Among their many books, C&L assembled and issued two compendiums of short stories about one of the first contemporary female private investigators, Sharon McCone. The creation of Marcia Muller, MWA Grand Master, Sharon emerged in 1977 as an investigator for All Souls Legal Cooperative in San Francisco. A poverty law firm catering to the economically disadvantaged, All Souls paid its staff next to nothing and had minimal office space. Sharon’s first office was a cubbyhole underneath a staircase and many of the staff members slept on premises as part of their salaries. This around-the-clock proximity created enduring friendships which, with Sharon’s colorful nuclear family, evolved into a permanent cast of support characters for the series that will issue its 35th book in April 2024.

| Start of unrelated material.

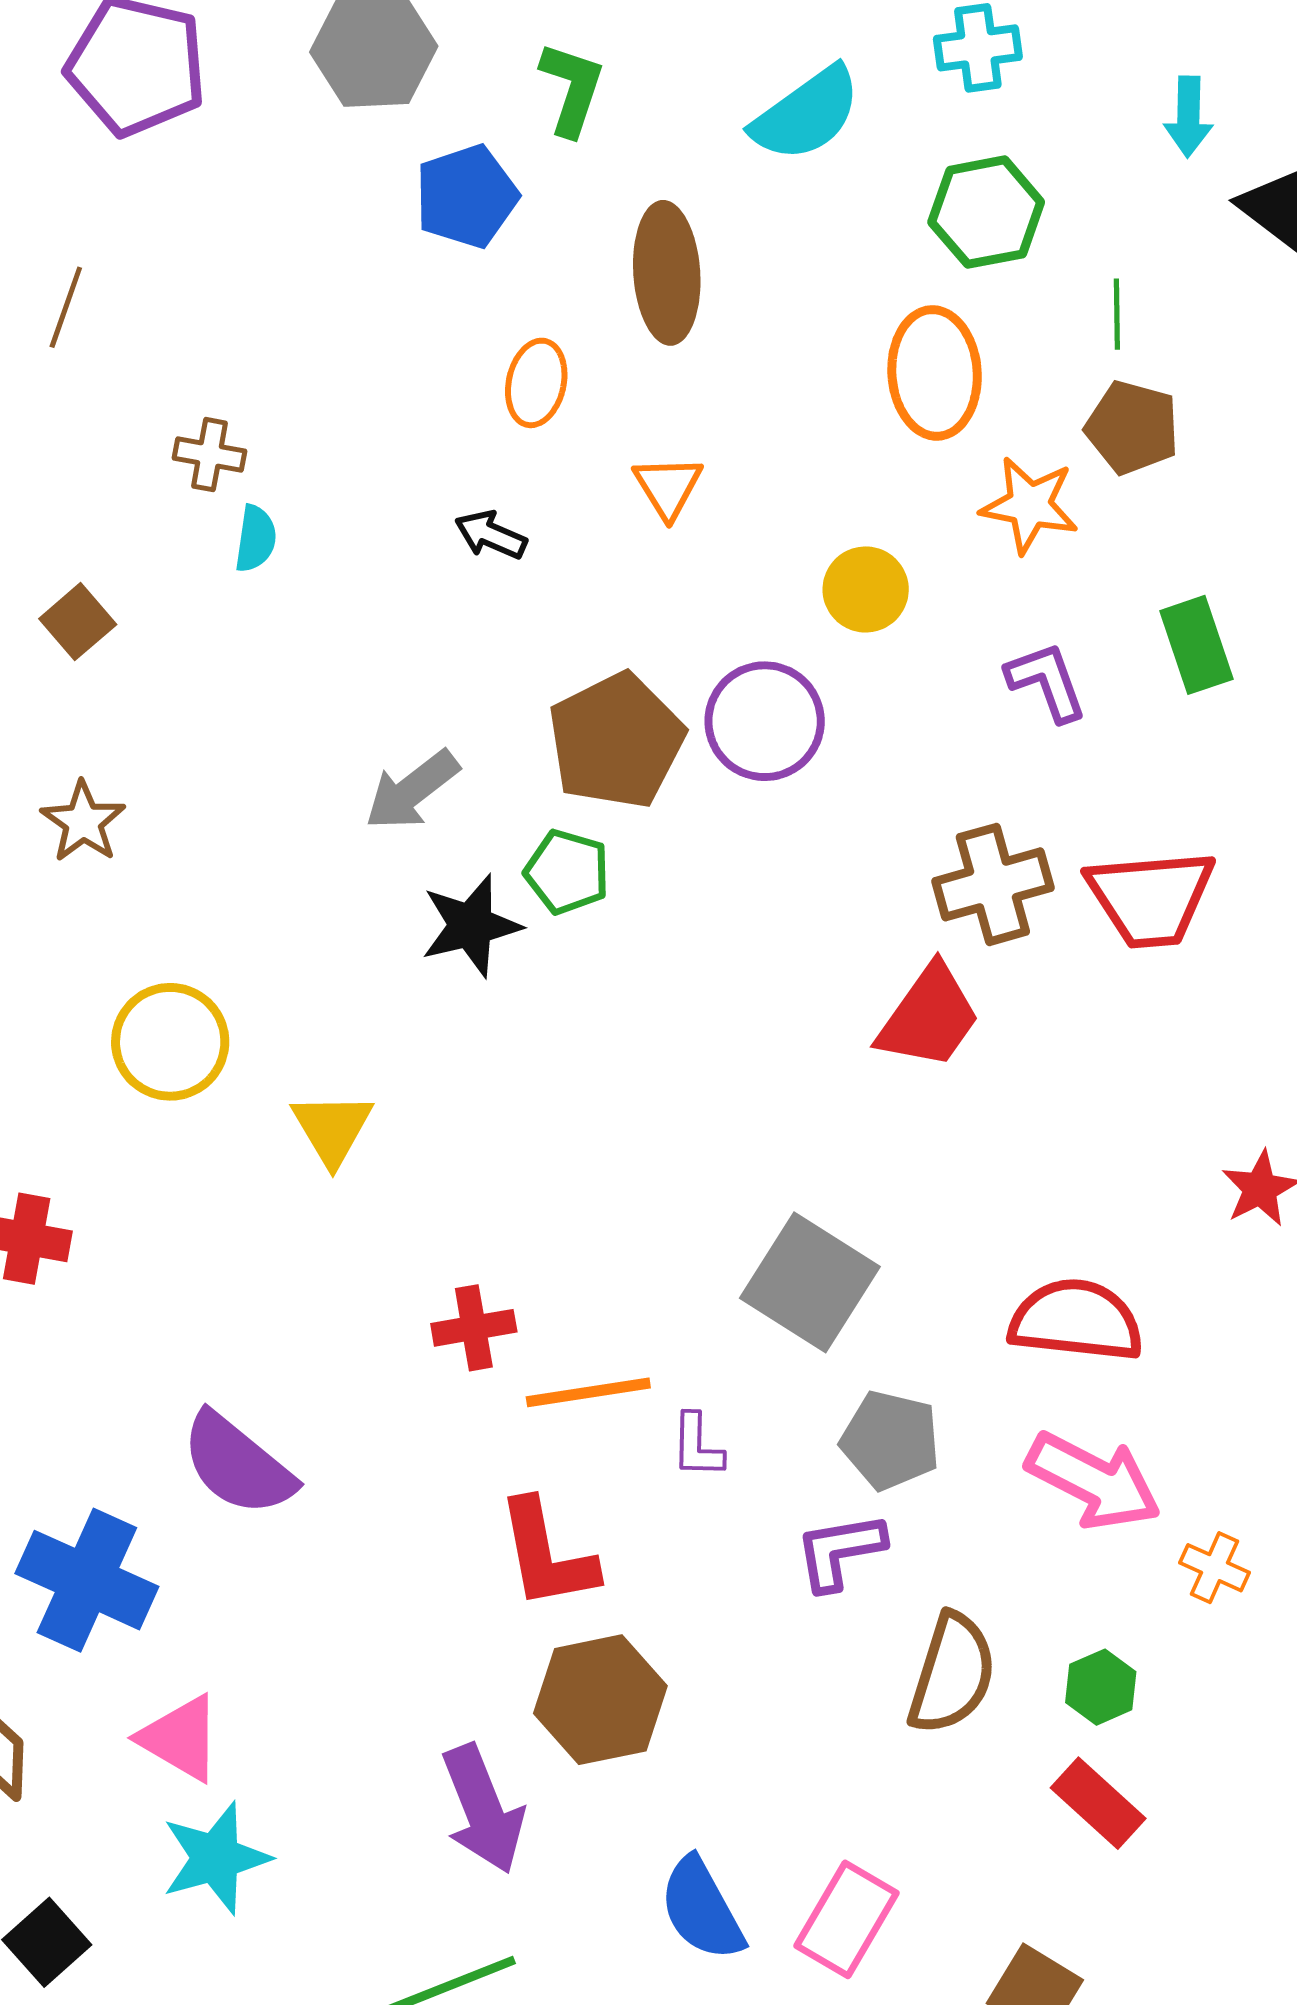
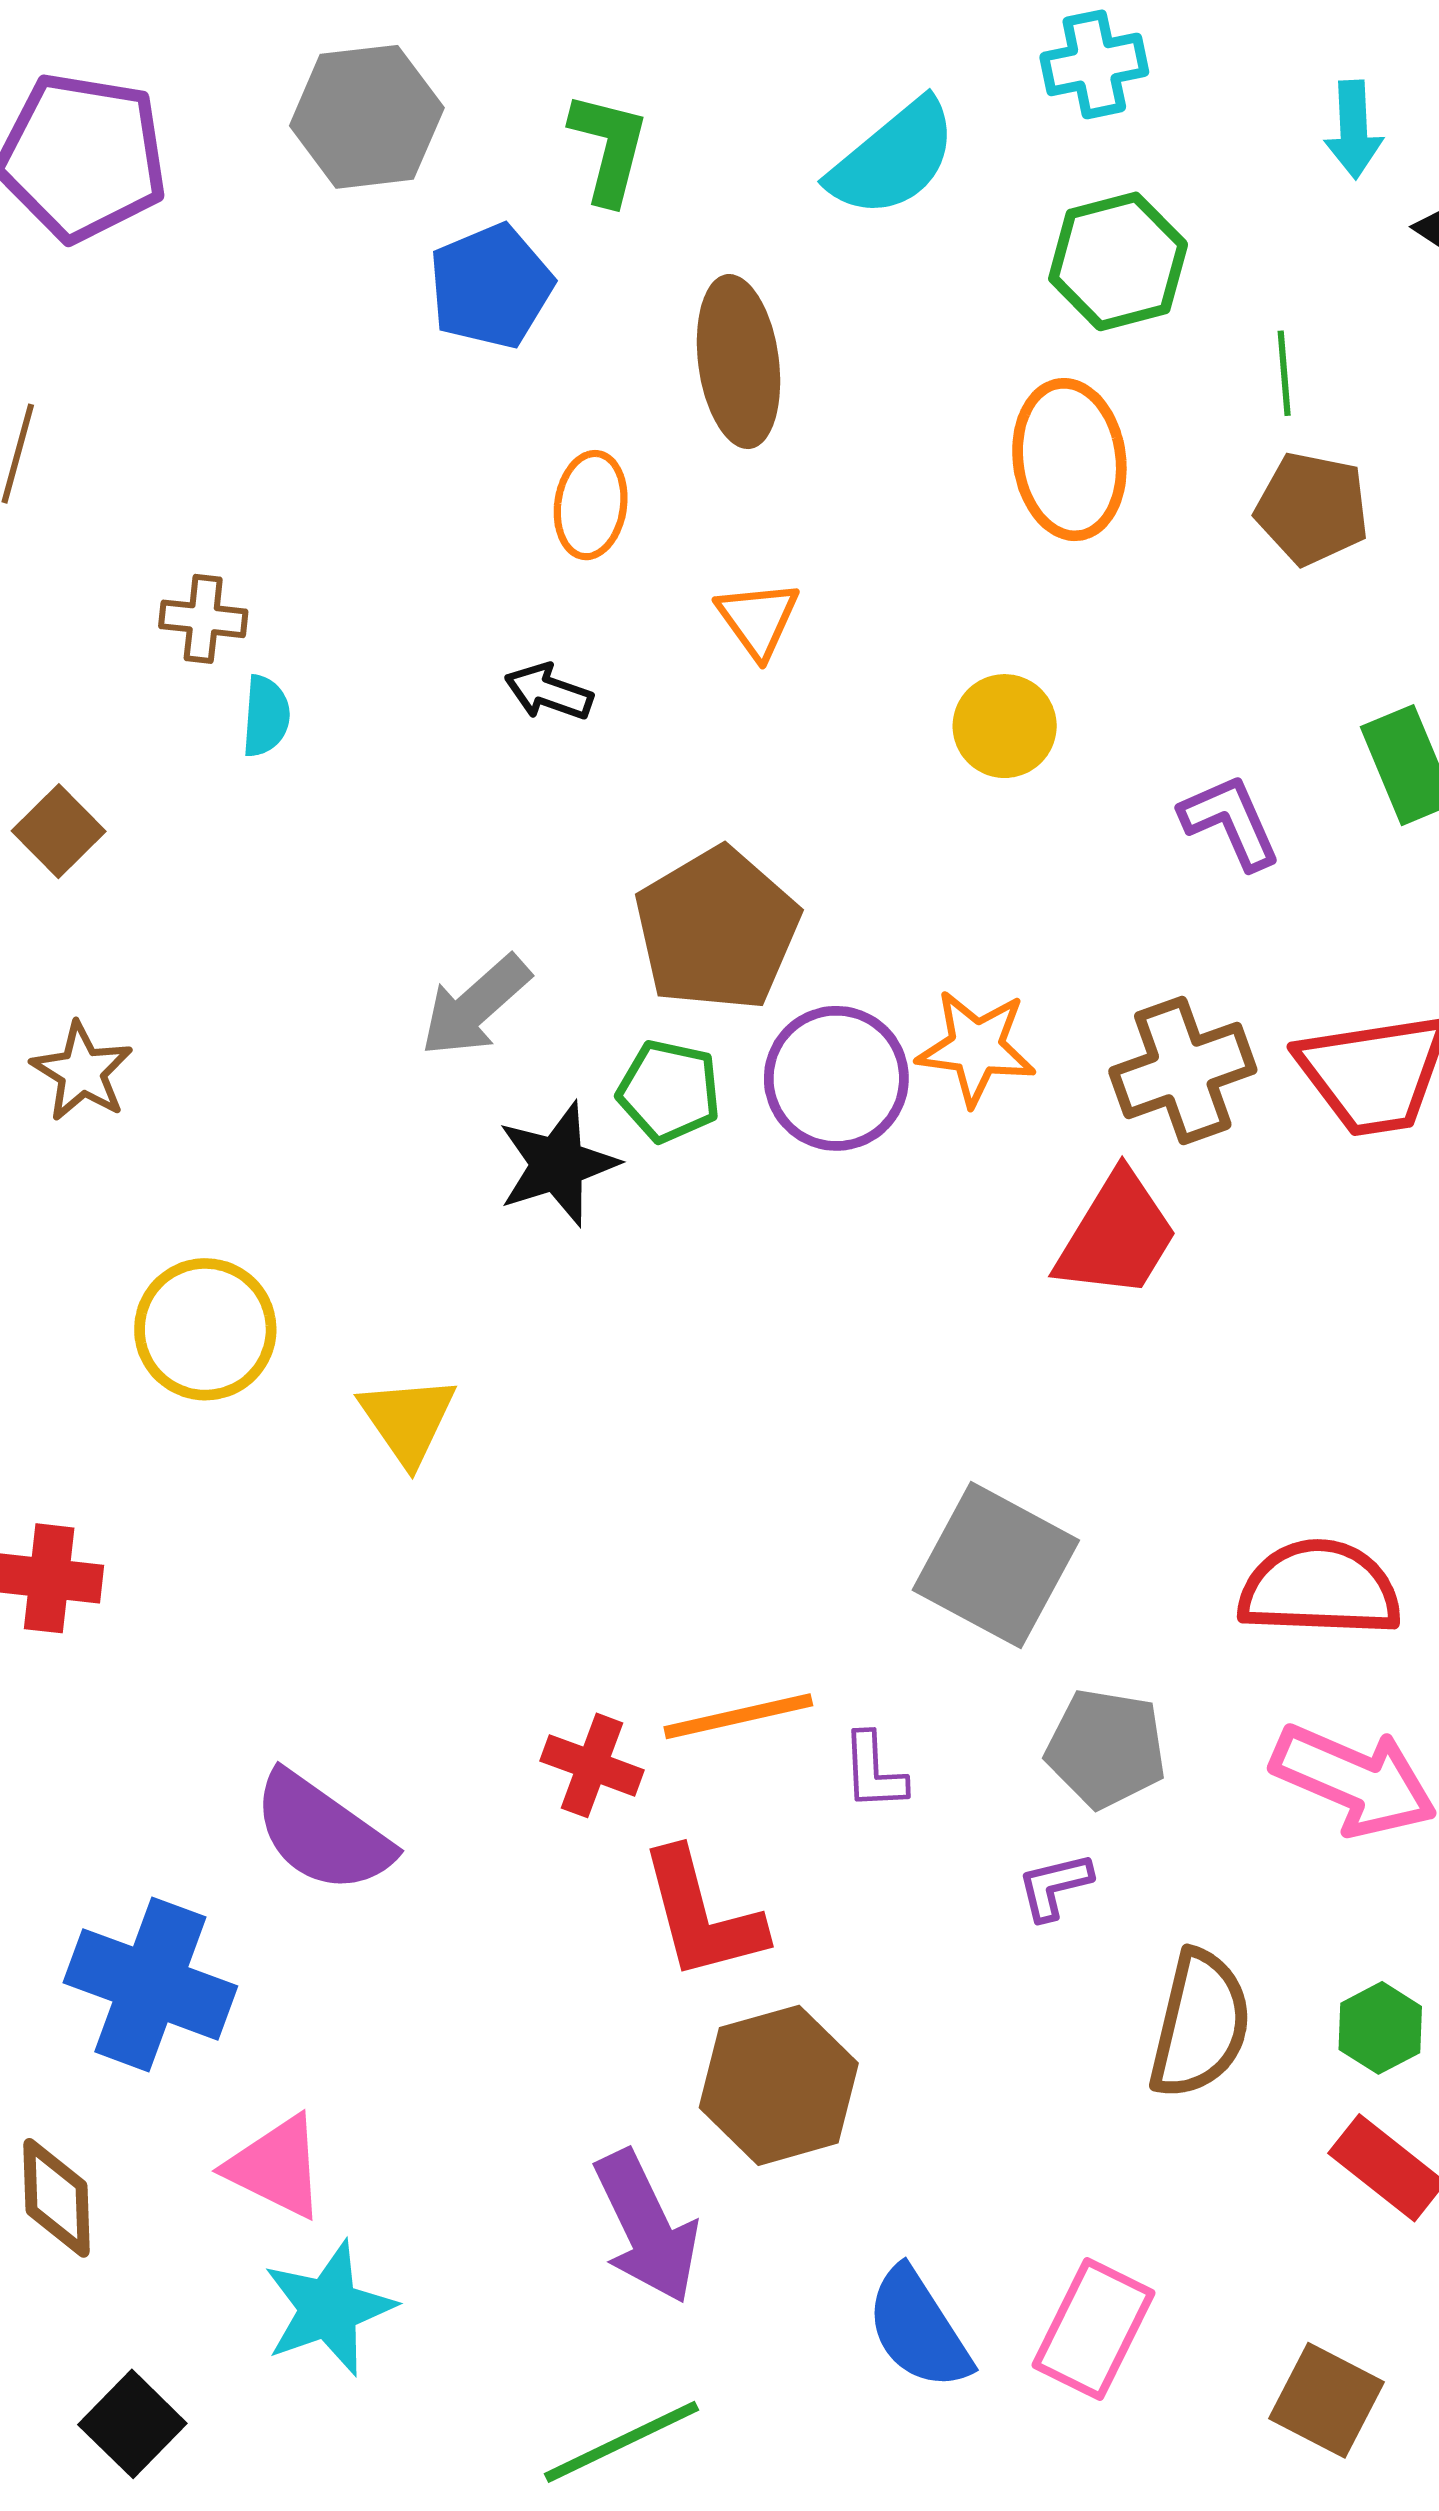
orange star: (1030, 505) -> (976, 1048), moved
purple circle: (765, 721) -> (836, 1078), moved
red cross: (474, 1328) -> (592, 1765), moved, turned 34
purple L-shape: (840, 1551) -> (1055, 1886), size x0.7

The McCone Files (Crippen & Landru, 1995) bookends the beginning and the end of Sharon’s association with All Souls. The Broken Promise Land (Mysterious Press, 1996) launches Sharon in her own investigative firm next to the law offices of her friend Hank Altman after the legal cooperative imploded, thus starting a new professional story arc. Two of the stories in The McCone Files were written expressly for this collection; the other 13 stories were originally published in anthologies and mystery magazines between 1981 and 1994. They show Sharon’s growth personally and professionally in the first 18 years of the series as well as speak to the social and technological changes in the last quarter of the 20th century.
McCone and Friends (Crippen & Landru, 2000) collects seven stories and one novella originally published between 1993 and 1999 mostly in mystery magazines. Her nephew, her office manager, her long-term significant other, and her assistant write about working a case with Sharon, thus the “and Friends” of the title. The stories show Sharon from their perspectives and give the reader a different slant on the character. They cover the time from Sharon’s first office on a pier in the newly renovated Embrocadero district of San Francisco up to the point of major changes within Sharon’s nuclear family, which begins to occupy a significant amount of her attention. These changes are noted in Listen to the Silence (Mysterious Press, 2000), the book following the publication of this anthology.
As Kevin Burton Smith points out in this blog post, this is about the time the cast of characters becomes so sprawling that the stories lose their edge and the focus drifts away from Sharon. https://thrillingdetective.com/2021/09/18/sharon-mccone/ The early books, though, are crisp, taut works of verbal art, just as these stories are.
Great post
Thank you! These are good collections for any fan of the series.
What a great review. Please let us know if you want to review future works!
That is so kind of you, Jeff! The early Sharon McCone is one of my favorite characters and I enjoyed visiting her again.